The first video, Rediagnosing the Oceans (11 minutes) uses the example the students just investigated, oyster harvesting in the Chesapeake Bay, to explain why understanding historic baselines is important for understanding ocean ecosystems. (Note: This video has incredible pictures of mountains of oysters harvested from the Bay, which the students might not see if you do not point them out.) The video then introduces three other scientifically supported examples from other American ocean ecosystems to emphasize the importance of historic baselines. After watching this video, discuss other shifting baselines like climate (today vs. 30 years ago), increased life expectancy (today vs. 100 years ago), or even what is considered a normal level of cell phone texting (adult viewpoints vs. children’s).

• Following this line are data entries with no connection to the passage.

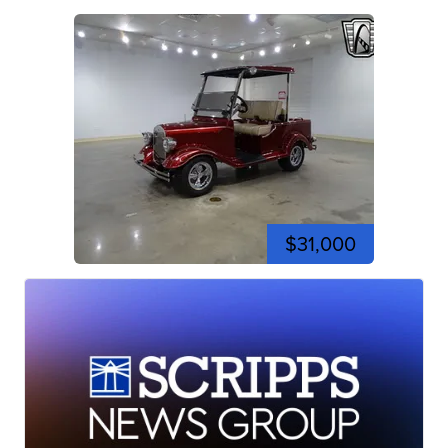
$31,000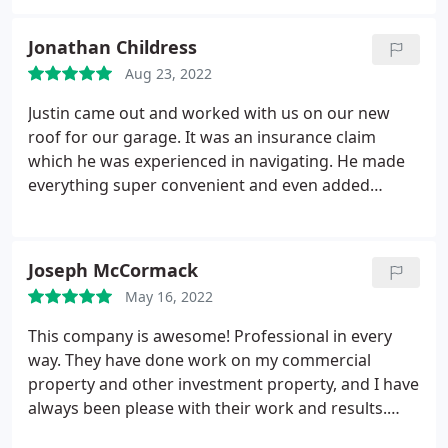
slip in schedule due to a labor issue at JIT, but we
were notified in advance. The installation went
Jonathan Childress
smoothly with no snags or surprises, but took 3
Aug 23, 2022
days instead of 2 days.
The crew actually did a
couple of small extras for me, replacing a vinyl
Justin came out and worked with us on our new
panel and raking up some pea gravel in the
roof for our garage. It was an insurance claim
driveway after the delivery truck knocked it out of
which he was experienced in navigating. He made
place. They cleaned up really well afterwards. I
everything super convenient and even added
found two nails in the yard, but that is it. Justin took
gutters and trim covers to the garage! I would not
time to come by after thee job was done to make
hesitate to use them again! Services:Roof
sure we were happy with everything. We are very
installation, Roof repair, Roof repair for storm &
Joseph McCormack
satisfied with the whole experience and the job. We
wind damage, Gutter installation, Roof inspection
would definitely recommend JIT for roof shingles,
May 16, 2022
skylights, and roof vent repair and installation.
This company is awesome! Professional in every
way. They have done work on my commercial
property and other investment property, and I have
always been please with their work and results.
Services:Roof installation, Roof inspection, Gutter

The next video, Jellyfish and Bacteria (< 1 minute), is a humorous animation of ocean ecosystems that are overrun by jellyfish and bacteria. The video is set to the tune of “Ebony and Ivory.” The first verse is “Jellyfish and bacteria - that’s what you get when the ocean is inferior. Side by side from the Black Sea to the Chesapeake Baaaaybeee.” This video is a fun opportunity for the students to sing along and get excited about what they learned.
Finally, discuss seafood cards, a color-coded wallet sized list of healthy and overfished seafood species (Green for healthy. Red for overfished) to let students know that there is something positive that they can do to help the oceans (Available online from the Blue Ocean Institute or Seafood Watch Monterey Bay Aquarium). Go over the list to discuss the best and worst seafood choices for our dinner plates. An ironic note is that oysters are considered a very good seafood choice today, since they are not wild caught (farm raised) and filter the water while they grow. (Not all farm-raised seafood is a good choice though. Farm raised salmon and shrimp are major sources of pollution and habitat destruction).